*RECORDS PROVIDED:*
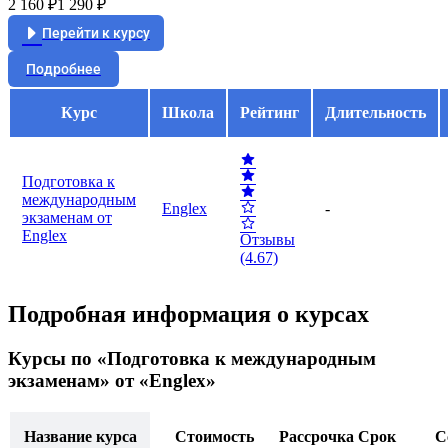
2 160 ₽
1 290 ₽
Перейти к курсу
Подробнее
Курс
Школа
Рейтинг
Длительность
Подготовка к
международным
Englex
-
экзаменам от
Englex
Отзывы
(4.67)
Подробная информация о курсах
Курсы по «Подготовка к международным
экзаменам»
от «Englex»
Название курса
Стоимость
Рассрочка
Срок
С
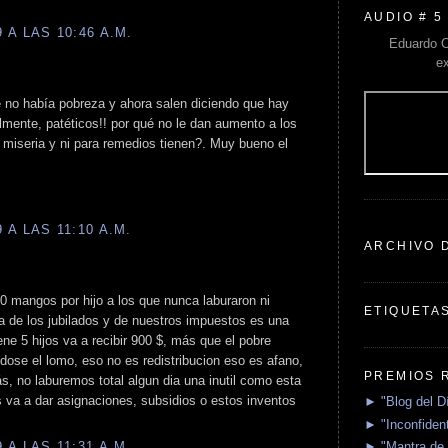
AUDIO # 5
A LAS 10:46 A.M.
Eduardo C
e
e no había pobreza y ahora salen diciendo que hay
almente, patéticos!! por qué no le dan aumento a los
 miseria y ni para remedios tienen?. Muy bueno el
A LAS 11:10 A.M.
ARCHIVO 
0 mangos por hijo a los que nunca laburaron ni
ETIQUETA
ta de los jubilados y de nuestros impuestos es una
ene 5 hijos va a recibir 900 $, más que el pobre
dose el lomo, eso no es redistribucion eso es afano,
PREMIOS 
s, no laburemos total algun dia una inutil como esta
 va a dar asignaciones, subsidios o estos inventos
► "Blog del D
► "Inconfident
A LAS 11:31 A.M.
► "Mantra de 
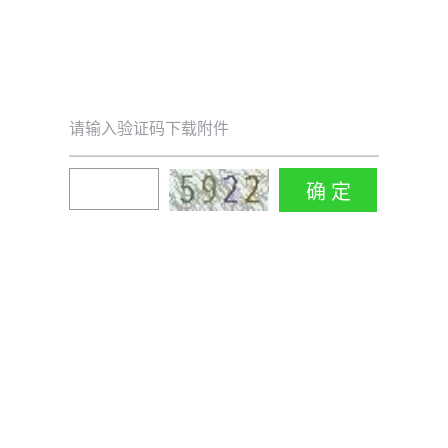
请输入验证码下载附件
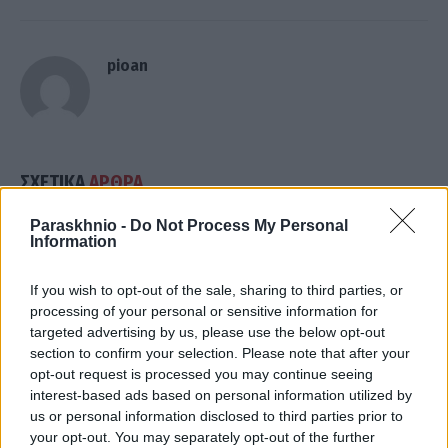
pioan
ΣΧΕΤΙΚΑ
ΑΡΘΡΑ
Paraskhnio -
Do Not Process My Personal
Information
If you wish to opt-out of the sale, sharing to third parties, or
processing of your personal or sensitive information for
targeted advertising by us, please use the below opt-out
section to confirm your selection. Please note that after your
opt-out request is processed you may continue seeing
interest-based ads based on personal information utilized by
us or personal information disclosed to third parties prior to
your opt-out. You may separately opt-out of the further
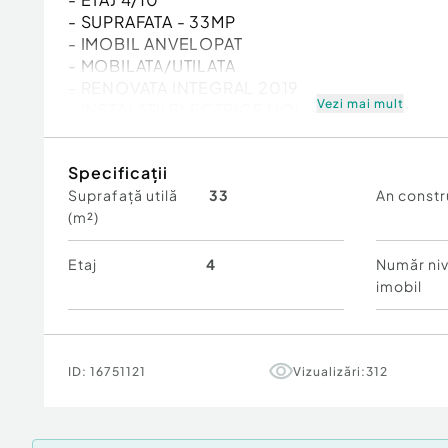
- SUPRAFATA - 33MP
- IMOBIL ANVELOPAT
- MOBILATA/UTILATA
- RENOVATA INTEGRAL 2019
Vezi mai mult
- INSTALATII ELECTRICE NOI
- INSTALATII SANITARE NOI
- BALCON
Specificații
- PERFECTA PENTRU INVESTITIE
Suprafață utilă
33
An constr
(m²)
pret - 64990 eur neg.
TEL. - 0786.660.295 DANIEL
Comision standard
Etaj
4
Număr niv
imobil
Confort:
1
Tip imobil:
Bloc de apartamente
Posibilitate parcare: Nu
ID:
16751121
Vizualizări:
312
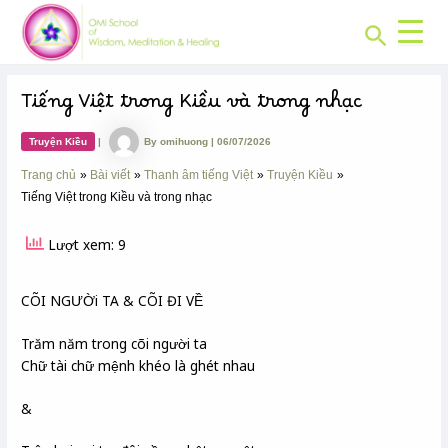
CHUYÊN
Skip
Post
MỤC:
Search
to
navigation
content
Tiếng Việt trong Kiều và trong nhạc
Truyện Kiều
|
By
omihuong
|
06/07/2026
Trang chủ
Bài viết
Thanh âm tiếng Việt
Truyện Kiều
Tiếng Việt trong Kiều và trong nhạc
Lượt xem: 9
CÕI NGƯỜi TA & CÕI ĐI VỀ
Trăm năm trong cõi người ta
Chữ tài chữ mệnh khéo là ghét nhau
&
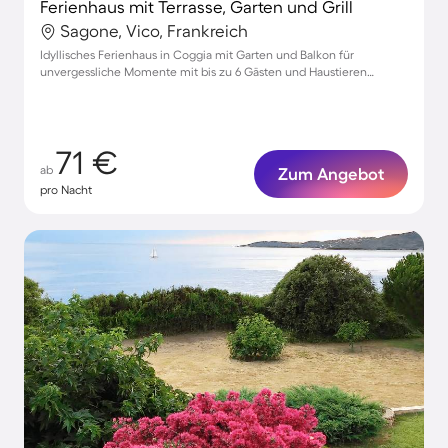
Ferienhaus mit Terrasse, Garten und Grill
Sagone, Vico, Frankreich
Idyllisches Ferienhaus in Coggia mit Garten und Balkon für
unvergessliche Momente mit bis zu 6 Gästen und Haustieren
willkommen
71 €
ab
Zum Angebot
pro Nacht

*REQUIRED ACTION:* What you return from the records above should be exactly everything from the line with "ene 5 hijos" down to the line with "Zum Angebot", both kept, and no pictures.

*SOLUTION BELOW:*
ene 5 hijos va a recibir 900 $, más que el pobre
dose el lomo, eso no es redistribucion eso es afano,
PREMIOS 
s, no laburemos total algun dia una inutil como esta
 va a dar asignaciones, subsidios o estos inventos
► "Blog del D
► "Inconfident
A LAS 11:31 A.M.
► "Mantra de 
请输入验证码下载附件
pioan
ΣΧΕΤΙΚΑ
ΑΡΘΡΑ
Paraskhnio -
Do Not Process My Personal
Information
If you wish to opt-out of the sale, sharing to third parties, or
processing of your personal or sensitive information for
targeted advertising by us, please use the below opt-out
section to confirm your selection. Please note that after your
opt-out request is processed you may continue seeing
interest-based ads based on personal information utilized by
us or personal information disclosed to third parties prior to
your opt-out. You may separately opt-out of the further
- SUPRAFATA - 33MP
- IMOBIL ANVELOPAT
- MOBILATA/UTILATA
- RENOVATA INTEGRAL 2019
Vezi mai mult
- INSTALATII ELECTRICE NOI
- INSTALATII SANITARE NOI
- BALCON
Specificații
- PERFECTA PENTRU INVESTITIE
Suprafață utilă
33
An constr
(m²)
pret - 64990 eur neg.
TEL. - 0786.660.295 DANIEL
Comision standard
Etaj
4
Număr niv
imobil
Confort:
1
Tip imobil:
Bloc de apartamente
Posibilitate parcare: Nu
ID:
16751121
Vizualizări:
312
CHUYÊN
Skip
Post
MỤC:
Search
to
navigation
content
Tiếng Việt trong Kiều và trong nhạc
Truyện Kiều
|
By
omihuong
|
06/07/2026
Trang chủ
Bài viết
Thanh âm tiếng Việt
Truyện Kiều
Tiếng Việt trong Kiều và trong nhạc
Lượt xem: 9
CÕI NGƯỜi TA & CÕI ĐI VỀ
Trăm năm trong cõi người ta
Chữ tài chữ mệnh khéo là ghét nhau
&
Ferienhaus mit Terrasse, Garten und Grill
Sagone, Vico, Frankreich
Idyllisches Ferienhaus in Coggia mit Garten und Balkon für
unvergessliche Momente mit bis zu 6 Gästen und Haustieren
willkommen
71 €
ab
Zum Angebot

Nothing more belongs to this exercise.